Set all the entries down once more, with nothing altered.

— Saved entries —
*****

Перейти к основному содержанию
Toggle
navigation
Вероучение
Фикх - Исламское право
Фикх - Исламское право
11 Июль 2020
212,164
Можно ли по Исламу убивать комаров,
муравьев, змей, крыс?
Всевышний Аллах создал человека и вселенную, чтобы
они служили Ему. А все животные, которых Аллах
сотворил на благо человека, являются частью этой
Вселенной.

*****

— ANSWER TO THIS PROBLEM —
Перейти к основному содержанию
Toggle
navigation
Вероучение
Фикх - Исламское право
Фикх - Исламское право
11 Июль 2020
212,164
Можно ли по Исламу убивать комаров,
муравьев, змей, крыс?
Всевышний Аллах создал человека и вселенную, чтобы
они служили Ему. А все животные, которых Аллах
сотворил на благо человека, являются частью этой
Вселенной.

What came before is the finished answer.